President Trump was ordered by a New York court to personally pay $2 million in damages for improperly using the Trump Foundation to support his 2016 presidential run. Those same activities also implicate campaign finance law.
Shortly before the Iowa caucuses in 2016, Trump campaign staff used the Trump Foundation to organize an event in Iowa. Trump raised six-and-seven figure donations, some of them anonymous, and then distributed the funds at other Iowa campaign events. Some of the checks were emblazoned with the Trump campaign slogan.
CLC’s original complaint alleged that Trump, the Trump campaign and his foundation violated campaign finance law’s ban on soliciting, receiving, directing, and spending “soft money” funds in connection with an election for federal office that did not comply with federal law’s $2,700 contribution limit and disclosure requirements.
Following CLC’s original complaint and an investigation conducted by the New York Attorney General, the foundation agreed to dissolve.
Last month, Trump and the foundation acknowledged violating New York charitable and tax law, and also admitted to key factual allegations in CLC’s complaint, including, among other things, that:
- “The campaign planned, organized, and paid for the Iowa fundraiser, with administrative assistance from the foundation;” and
- “The campaign directed the timing, amounts, and recipients of the foundation’s grants.”

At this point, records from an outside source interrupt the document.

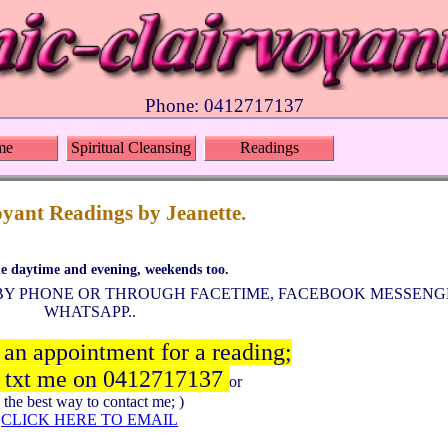
Phone: 0412717137
me
Spiritual Cleansing
Readings
yant Readings by Jeanette.
le daytime and evening, weekends too.
S BY PHONE OR THROUGH FACETIME, FACEBOOK MESSENGE
WHATSAPP..
 an appointment for a reading;
r txt me on 0412717137
or
( the best way to contact me; )
CLICK HERE TO EMAIL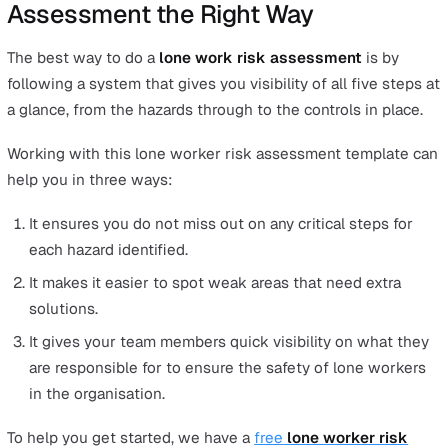
working at height. However, if you regularly have peopl
working alone in a warehouse environment, then you’ll
to make sure there is no danger of trips, slips and falls 
possibly even conduct a separate fire risk assessment.
While you’re at the stage of identifying the hazards, it wi
useful to observe and speak with people from every lev
your organisation to help you determine where hazards
might lie, especially in areas where they may ordinarily 
missed.
Once you have identified the hazards, the next step is t
assess the risks. Think about what type of injury or illn
could occur as a consequence of these hazards and then
the controls that can mitigate these risks.
Then, it is important to record the hazards and risks you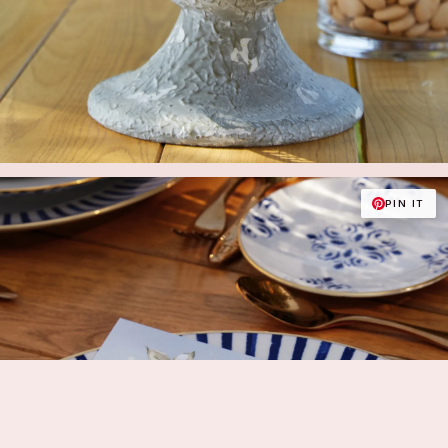
PIN IT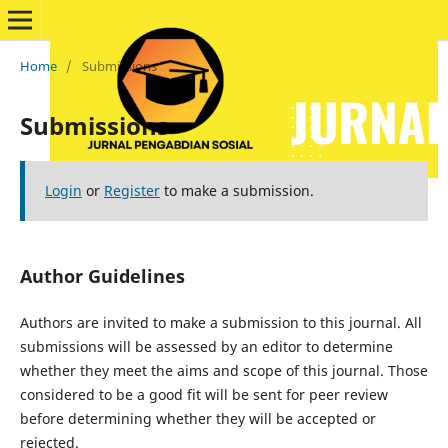
Home
/
Submissions
Submissions
Login
or
Register
to make a submission.
Author Guidelines
Authors are invited to make a submission to this journal. All
submissions will be assessed by an editor to determine
whether they meet the aims and scope of this journal. Those
considered to be a good fit will be sent for peer review
before determining whether they will be accepted or
rejected.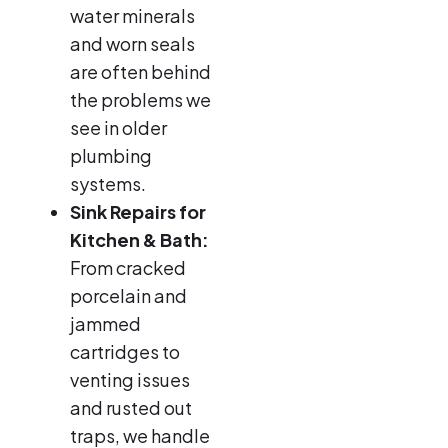
water minerals
and worn seals
are often behind
the problems we
see in older
plumbing
systems.
Sink Repairs for
Kitchen & Bath:
From cracked
porcelain and
jammed
cartridges to
venting issues
and rusted out
traps, we handle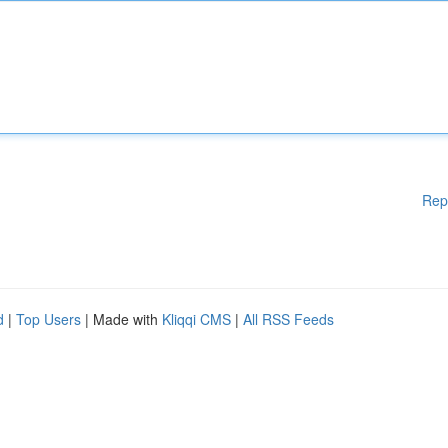
Rep
d
|
Top Users
| Made with
Kliqqi CMS
|
All RSS Feeds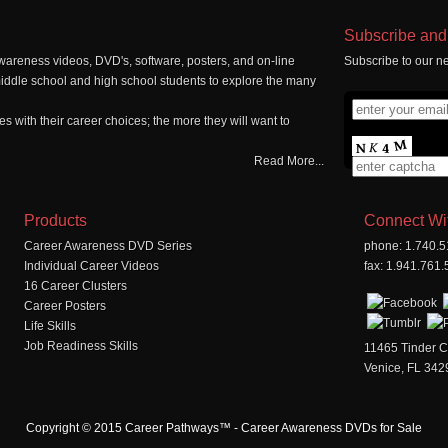
Subscribe and 
wareness videos, DVD's, software, posters, and on-line
Subscribe to our ne
middle school and high school students to explore the many
 with their career choices; the more they will want to
Read More...
Products
Connect Wi
Career Awareness DVD Series
phone: 1.740.
Individual Career Videos
fax: 1.941.761
16 Career Clusters
Career Posters
Life Skills
Job Readiness Skills
11465 Tinder C
Venice, FL 342
Copyright © 2015 Career Pathways™ - Career Awareness DVDs for Sale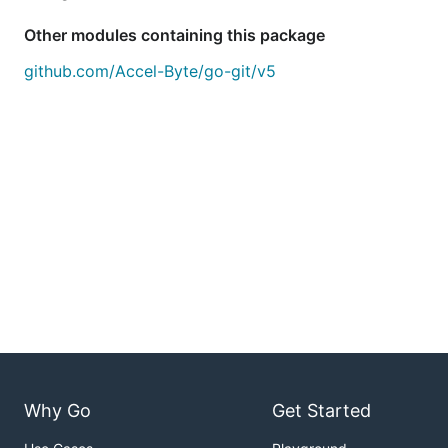
Other modules containing this package
github.com/Accel-Byte/go-git/v5
Why Go
Get Started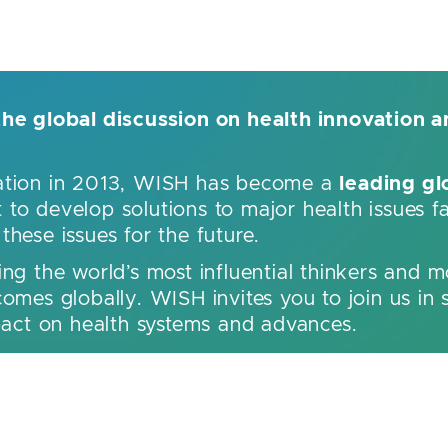
the global discussion on health innovation a
leading gl
dation in 2013, WISH has become a
to develop solutions to major health issues f
hese issues for the future.
ing the world’s most influential thinkers and m
omes globally. WISH invites you to join us in 
mpact on health systems and advances.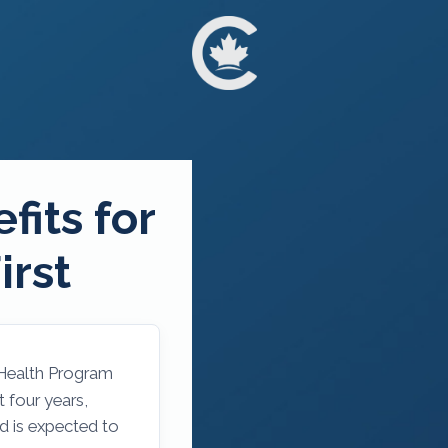
fits for
irst
 Health Program
 four years,
nd is expected to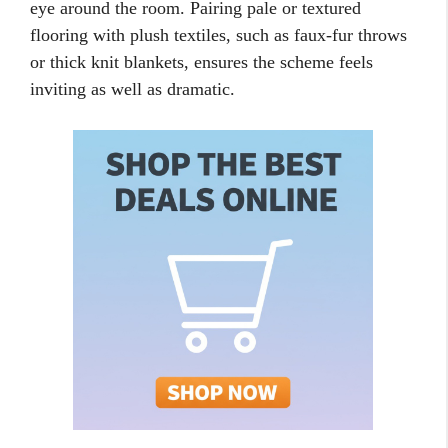
eye around the room. Pairing pale or textured
flooring with plush textiles, such as faux-fur throws
or thick knit blankets, ensures the scheme feels
inviting as well as dramatic.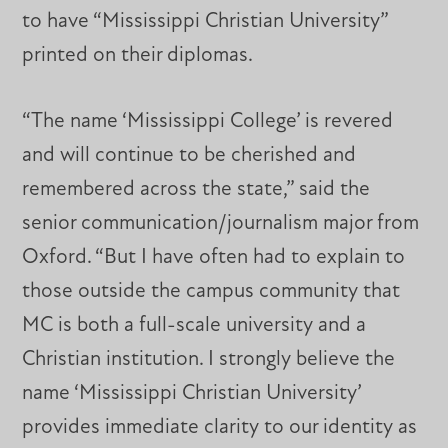
to have “Mississippi Christian University”
printed on their diplomas.
“The name ‘Mississippi College’ is revered
and will continue to be cherished and
remembered across the state,” said the
senior communication/journalism major from
Oxford. “But I have often had to explain to
those outside the campus community that
MC is both a full-scale university and a
Christian institution. I strongly believe the
name ‘Mississippi Christian University’
provides immediate clarity to our identity as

Then, a New York judge ordered Trump to personally pay $2 million for “allowing his campaign to orchestrate the [Iowa] fundraiser” and “allowing his campaign, instead of the Foundation, to direct distribution of the funds, and using the [Iowa] fundraiser and distribution of the funds to further Mr. Trump’s political campaign.”
The stipulations of Trump and his foundation and the findings of Justice Scarpella establish that Trump, the Trump campaign and the foundation violated campaign finance law.